D4: Restricted Data Access: Principles and Standards (Thu, 2010-06-03)
Chair:Oliver Watteler, GESIS

  • Survey on Access to African Government Microdata for Social Science Research
    Lynn Woolfrey (University of Cape Town)


    Governments mandate their National Statistics Offices to collect empirical data to determine appropriate policies. Re-use of this data for research can provide input regarding the effectiveness of government action. In Western Europe and North America policies and institutions support the efficient collection and sharing of official data for research purposes. In Africa the sharing of government microdata is constrained by several obstacles. African National Statistics Offices have limited resources to curate microdata and ensure its long-term availability. Consequently many African data producers do not follow international best practice with regard to survey data management or share the microdata from the surveys they conduct. This was confirmed by a survey conducted in order to investigate the availability of survey microdata from African National Statistics Offices for research. A further obstacle to access to government microdata in Africa is inadequate producer-user communication channels. Concerns around the confidentiality of respondent information also present a barrier to data usage for research, as does the bureaucratic nature of government institutions involved in data production in African countries. Access to official microdata for research requires sound data usage policies driven by African decision-makers who appreciate the role of information utilisation in national development.
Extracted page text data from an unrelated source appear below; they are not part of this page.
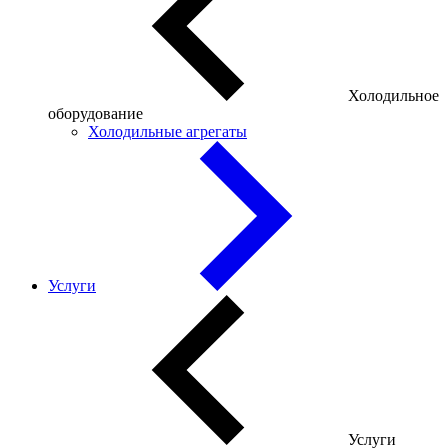
Холодильное
оборудование
Холодильные агрегаты
Услуги
Услуги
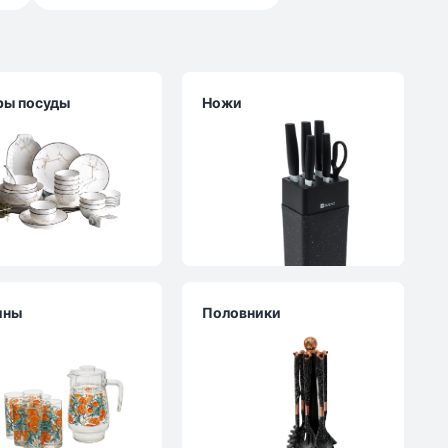
ры посуды
Ножи
ины
Половники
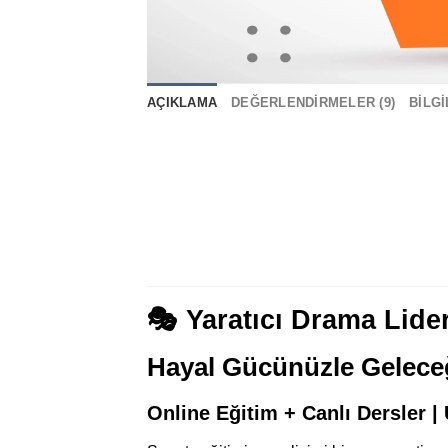
AÇIKLAMA
DEĞERLENDIRMELER (9)
BILG
🎭 Yaratıcı Drama Lider
Hayal Gücünüzle Geleceği
Online Eğitim + Canlı Dersler | 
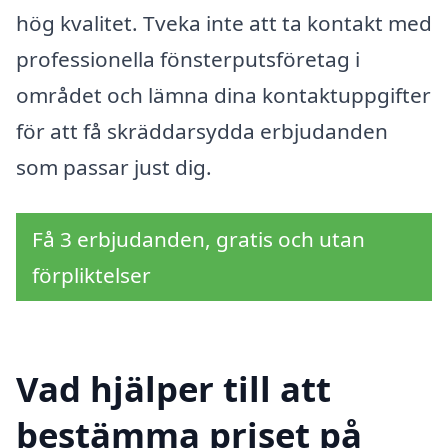
hög kvalitet. Tveka inte att ta kontakt med
professionella fönsterputsföretag i
området och lämna dina kontaktuppgifter
för att få skräddarsydda erbjudanden
som passar just dig.
Få 3 erbjudanden, gratis och utan
förpliktelser
Vad hjälper till att
bestämma priset på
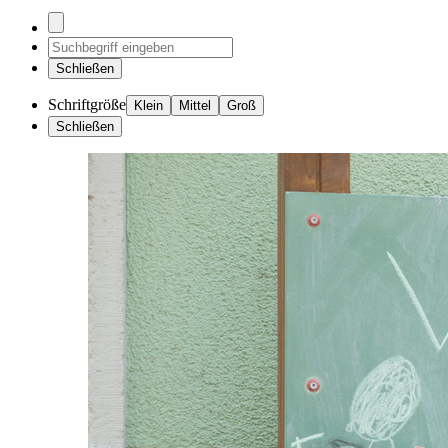
Schließen
Schriftgröße
Klein
Mittel
Groß
Schließen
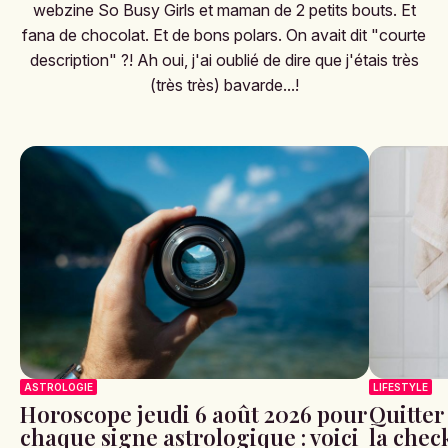
webzine So Busy Girls et maman de 2 petits bouts. Et
fana de chocolat. Et de bons polars. On avait dit "courte
description" ?! Ah oui, j'ai oublié de dire que j'étais très
(très très) bavarde...!
ASTROLOGIE
LIFESTYLE
Horoscope jeudi 6 août 2026 pour
Quitter
chaque signe astrologique : voici
la check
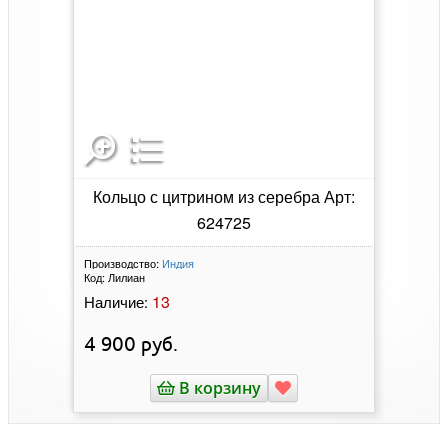
Кольцо с цитрином из серебра Арт:
624725
Производство:
Индия
Код:
Лилиан
13
Наличие:
4 900
руб.
В корзину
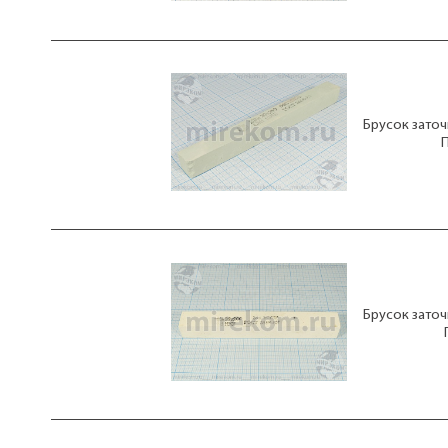
Брусок зато
Брусок зато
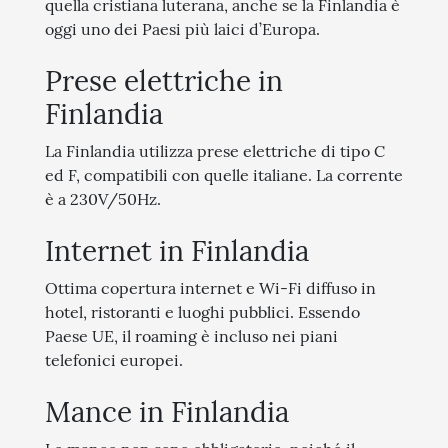
quella cristiana luterana, anche se la Finlandia è
oggi uno dei Paesi più laici d’Europa.
Prese elettriche in
Finlandia
La Finlandia utilizza prese elettriche di tipo C
ed F, compatibili con quelle italiane. La corrente
è a 230V/50Hz.
Internet in Finlandia
Ottima copertura internet e Wi-Fi diffuso in
hotel, ristoranti e luoghi pubblici. Essendo
Paese UE, il roaming è incluso nei piani
telefonici europei.
Mance in Finlandia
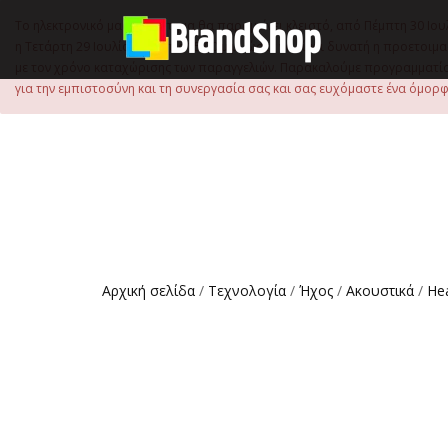
στο
περιεχόμενο
Το ηλεκτρονικό μας κατάστημα θα παραμείνει κλειστό, από Πέμπτη 30 Ιου
η Τετάρτη 29 Ιουλίου, έως τις 15:00 μ.μ., ώστε να είναι δυνατή η προετ
με τον χρόνο καταχώρισης των παραγγελιών. Παρακαλούμε προγραμματίστ
για την εμπιστοσύνη και τη συνεργασία σας και σας ευχόμαστε ένα όμορφο
Αρχική σελίδα
/
Τεχνολογία
/
Ήχος
/
Ακουστικά
/
He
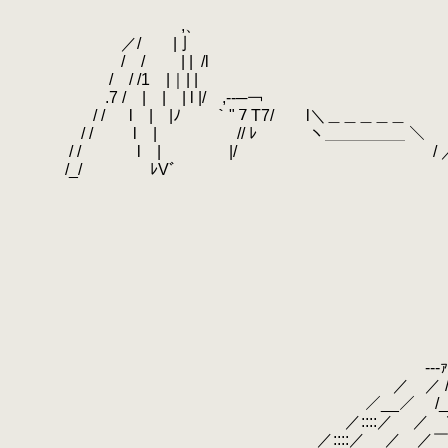
.
.
,、
.
／/ |亅
.
/ / | |
.
/l
.
/ / /1 |｜| |
.
.7 / | | | l |/ ,-‐─￢
.
/ / l | |ﾉ ｀"７
.
/ / l | // ﾚ ヽ＿＿
.
/ / l | |/ /
.
/_/ ﾚVﾞ ＼ヽ＿＿＿
.
￣￣￣￣￣￣￣´
.
￣
.
rｧｧ=
.
/ /-= 
.
/ /／¨ア /＞
.
//￣ヽ〈 ／ 
.
,.::/ ￣／ーｧ ｡
.
／ / ／ ￣,ィ´ 
.
／ﾆｱ ,.＜____／
.
/'´ ／ゝ‐‐'´ ｡o≦⌒ 
.
-‐‐ｧｧ:ｧ…ｭ / ／ ／
.
／ ／ / /::::::/ /_／￣＞'´￣＞ 
.
／__／ /_/::::::/ ∨ー'´ ∠ﾆｱﾅ´＼
.
／::::／ ／ ＼/ ≧=≦ | |/ー‐‐
.
／::::／ ／ ／￣＿￣─ ／ // ／ 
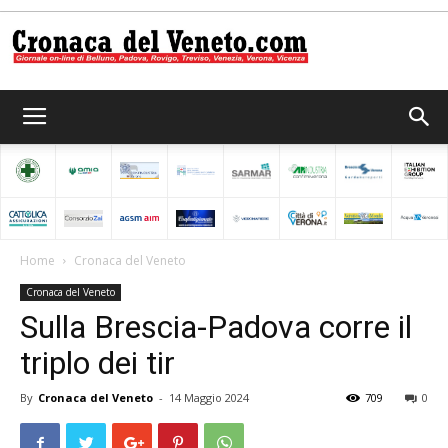
Cronaca
del
Home
Cronaca del Veneto
Cronaca del Veneto
Veneto
Sulla Brescia-Padova corre il
triplo dei tir
By
Cronaca del Veneto
-
14 Maggio 2024
709
0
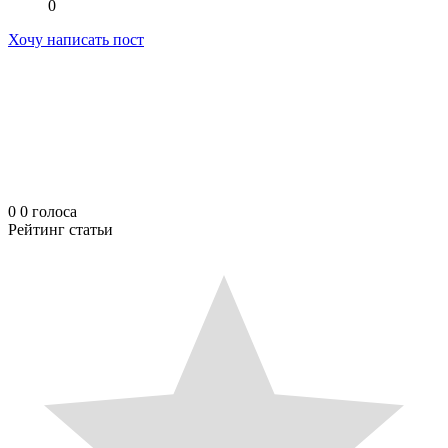
0
Хочу написать пост
0
0
голоса
Рейтинг статьи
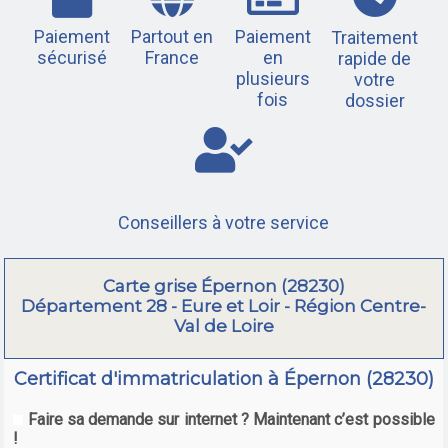
Paiement
Partout en
Paiement
Traitement
sécurisé
France
en
rapide de
plusieurs
votre
fois
dossier
Conseillers à votre service
Carte grise Épernon (28230)
Département 28 - Eure et Loir - Région Centre-
Val de Loire
Certificat d'immatriculation à Épernon (28230)
Faire sa demande sur internet ? Maintenant c’est possible
!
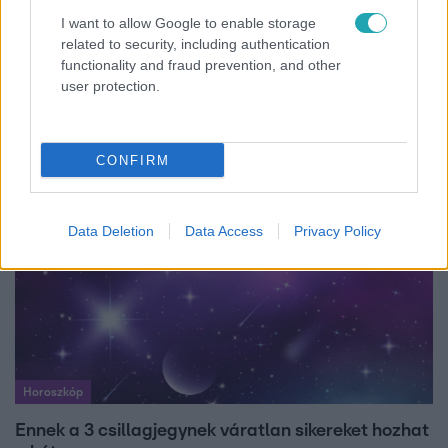
I want to allow Google to enable storage
related to security, including authentication
Bulvár
functionality and fraud prevention, and other
user protection.
Pluszpénzes légkondi, elfogyott jég, zöld rántotta:
Járai Máté kiakadt Siófokon
CONFIRM
Data Deletion
Data Access
Privacy Policy
Horoszkóp
Ennek a 3 csillagjegynek váratlan sikereket hozhat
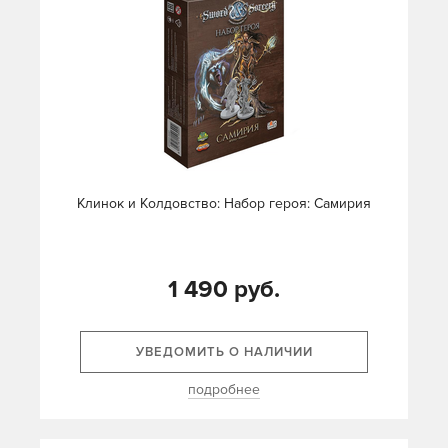
Клинок и Колдовство: Набор героя: Самирия
1 490 руб.
УВЕДОМИТЬ О НАЛИЧИИ
подробнее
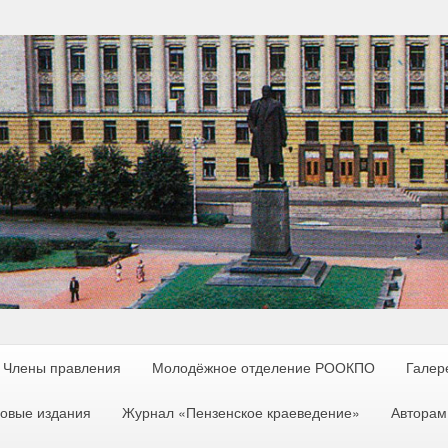
Члены правления
Молодёжное отделение РООКПО
Галер
овые издания
Журнал «Пензенское краеведение»
Авторам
  • Developing a Statistical Disclosure Standard for Europe
    Tanvi Desai (London School of Economics )


    The European Union has long faced the problem of how overcome the challenge of sharing data across borders for effective cross-national research. One of the key issues is a harmonisation of standards and protocols. The ESSNet project funded by Eurostat has developed a protocol for statistical disclosure that can be implemented by all european member states. This presentation will outline some of the challenges faced, the standard developed, and will look how the standard might be used to change the european data infrastructure in the future.

  • Settings, Practices and Data Access: Results of a Survey of UK Social Scientists
    Jo Wathan (University of Manchester )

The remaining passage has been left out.